Query a search index
Run queries to access the enriched content generated by the pipeline. The index is like any other you might create for Azure AI Search: you can supplement text analysis with custom analyzers, invoke fuzzy search queries, add filters, or experiment with scoring profiles to tune search relevance.
Use data exploration tools on a knowledge store
In Azure Storage, a knowledge store can assume the following forms: a blob container of JSON documents, a blob container of image objects, or tables in Table Storage. You can use Storage Explorer, Power BI, or any app that connects to Azure Storage to access your content.
A blob container captures enriched documents in their entirety, which is useful if you're creating a feed into other processes.
A table is useful if you need slices of enriched documents, or if you want to include or exclude specific parts of the output. For analysis in Power BI, tables are the recommended data source for data exploration and visualization in Power BI.
Availability and pricing
Enrichment is available in regions that have Azure AI services. You can check the availability of enrichment on the regions list page.
Billing follows a pay-as-you-go pricing model. The costs of using built-in skills are passed on when a multi-region Azure AI services key is specified in the skillset. There are also costs associated with image extraction, as metered by Azure AI Search. Text extraction and utility skills, however, aren't billable. For more information, see How you're charged for Azure AI Search.

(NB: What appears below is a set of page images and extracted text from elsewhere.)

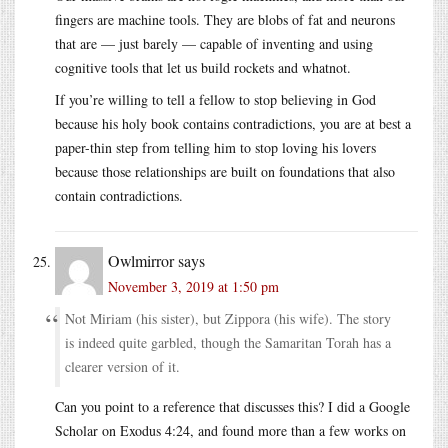
fingers are machine tools. They are blobs of fat and neurons
that are — just barely — capable of inventing and using
cognitive tools that let us build rockets and whatnot.
If you’re willing to tell a fellow to stop believing in God
because his holy book contains contradictions, you are at best a
paper-thin step from telling him to stop loving his lovers
because those relationships are built on foundations that also
contain contradictions.
Owlmirror
says
November 3, 2019 at 1:50 pm
Not Miriam (his sister), but Zippora (his wife). The story
is indeed quite garbled, though the Samaritan Torah has a
clearer version of it.
Can you point to a reference that discusses this? I did a Google
Scholar on Exodus 4:24, and found more than a few works on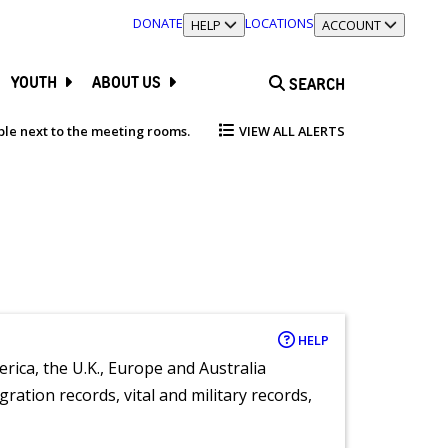
DONATE
LOCATIONS
TOGGLE SECTION
HELP
TOGGLE SECTION
ACCOUNT
YOUTH
ABOUT US
SEARCH
able next to the meeting rooms.
VIEW ALL ALERTS
HELP
rica, the U.K., Europe and Australia
ration records, vital and military records,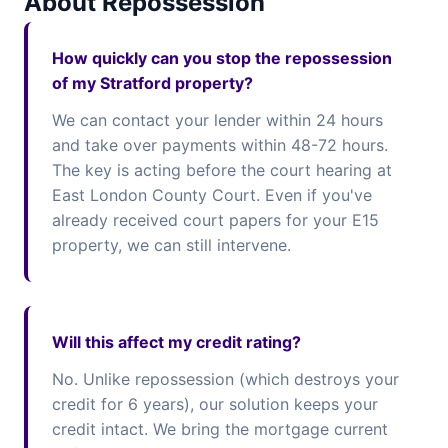
About Repossession
How quickly can you stop the repossession
of my Stratford property?
We can contact your lender within 24 hours
and take over payments within 48-72 hours.
The key is acting before the court hearing at
East London County Court. Even if you've
already received court papers for your E15
property, we can still intervene.
Will this affect my credit rating?
No. Unlike repossession (which destroys your
credit for 6 years), our solution keeps your
credit intact. We bring the mortgage current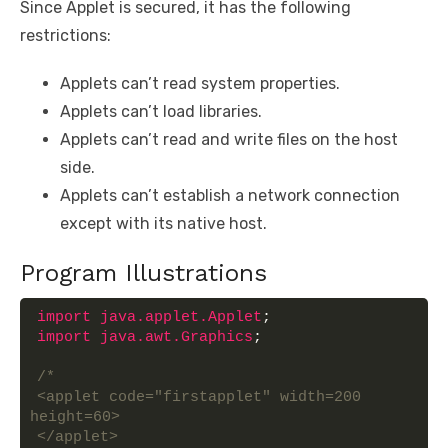
Since Applet is secured, it has the following
restrictions:
Applets can’t read system properties.
Applets can’t load libraries.
Applets can’t read and write files on the host
side.
Applets can’t establish a network connection
except with its native host.
Program Illustrations
import
 java.applet.Applet
;
import
 java.awt.Graphics
;
/*
<applet code="firstapplet" width=200 
height=60>
</applet>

Checklist: A typical workflow
An enrichment pipeline consists of indexers that have skillsets. Post-indexing, you can query an index to validate your results.
Start with a subset of data in a supported data source. Indexer and skillset design is an iterative process. The work goes faster with a small representative data set.
Create a data source that specifies a connection to your data.
Create a skillset. Unless your project is small, you should attach an Azure AI multi-service resource. If you're creating a knowledge store, define it within the skillset.
Create an index schema that defines a search index.
Create and run the indexer to bring all of the above components together. This step retrieves the data, runs the skillset, and loads the index.
An indexer is also where you specify field mappings and output field mappings that set up the data path to a search index.
Optionally, enable enrichment caching in the indexer configuration. This step allows you to reuse existing enrichments later on.
Run queries to evaluate results or start a debug session to work through any skillset issues.
To repeat any of the above steps, reset the indexer before you run it. Or, delete and recreate the objects on each run (recommended if you’re using the free tier). If you enabled caching the indexer pulls from the cache if data is unchanged at the source, and if your edits to the pipeline don't invalidate the cache.